Another repeated call was for homegrown policy frameworks that don’t simply copy Western models. Africa’s informal markets, cultural nuances, and regulatory gaps mean policies must adapt to local contexts. Attendees pressed for policy incentives that reward long-term capital rather than speculative short-term bets.

Bridging the Trust Deficit

Underpinning everything was a frank recognition that trust remains a core barrier. Many local communities view investors—whether foreign or domestic—with suspicion, stemming from decades of extractive deals that left host communities worse off. Impact investing must be demonstrably transparent, with clear social metrics and community accountability baked in from day one.

Speakers highlighted the need for robust data collection and reporting systems so that impact claims can be verified independently—not just by glossy annual reports.

Why This Matters for Nigeria

Nigeria, with its huge population and entrepreneurial energy, remains Africa’s biggest magnet for investment capital. Yet local startups and social enterprises still struggle to scale because capital is either too costly or too risk-averse.

The Lagos reception served as a reminder that if impact investing is to move from boardroom buzzword to real community development tool, Nigeria must play a leadership role. Not just in absorbing capital—but in shaping the rules, the measurement frameworks, and the governance structures that keep investors accountable.
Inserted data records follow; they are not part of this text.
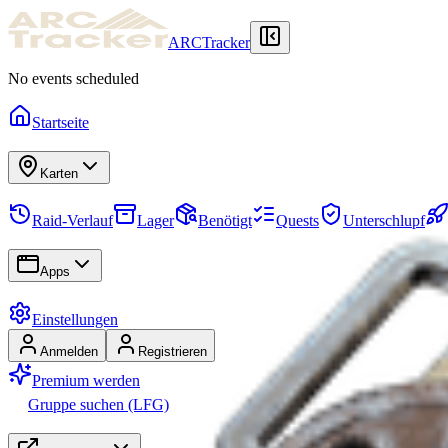
ARCTracker
No events scheduled
Startseite
Karten
Raid-Verlauf
Lager
Benötigt
Quests
Unterschlupf
Apps
Einstellungen
Anmelden
Registrieren
Premium werden
Gruppe suchen (LFG)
Stakeholders agreed that media, civil society, regulators, and entrepreneurs must work hand-in-hand to ensure impact investing does not become a mere rebranding of traditional venture capital—focused solely on financial exit without leaving communities stronger.

What’s Next: Accra and Beyond

The Africa Impact Summit Tour now shifts to Accra, Ghana, where larger plenary sessions, investor pitch showcases, and policy dialogues will take place. The Ghana summit aims to convene over 400 leaders from government, private capital, development finance, and local entrepreneurs to hammer out concrete deals and sign collaborative charters.
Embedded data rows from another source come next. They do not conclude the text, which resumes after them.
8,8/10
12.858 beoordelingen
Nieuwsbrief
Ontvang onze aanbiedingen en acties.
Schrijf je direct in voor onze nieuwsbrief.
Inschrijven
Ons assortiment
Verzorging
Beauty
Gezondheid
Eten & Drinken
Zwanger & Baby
For Nigerian delegates, the Lagos reception was the springboard: ideas seeded in this room will feed into taskforce recommendations, joint investment platforms, and region-wide impact reporting standards.

The broader goal? By 2030, Africa should not be chasing impact investment dollars on donor terms. Instead, the continent should set its own priorities and channel local and international finance toward solutions that reflect the realities of its people.

Final Word

In a landscape littered with abandoned projects and unmet promises, gatherings like the Africa Impact Summit Tour Lagos reception offer cautious optimism. By keeping the conversation candid and the goals specific, impact investing in Africa has a chance to fulfil its promise: not as charity, not as PR, but as patient capital powering the continent’s next growth story—one community at a time.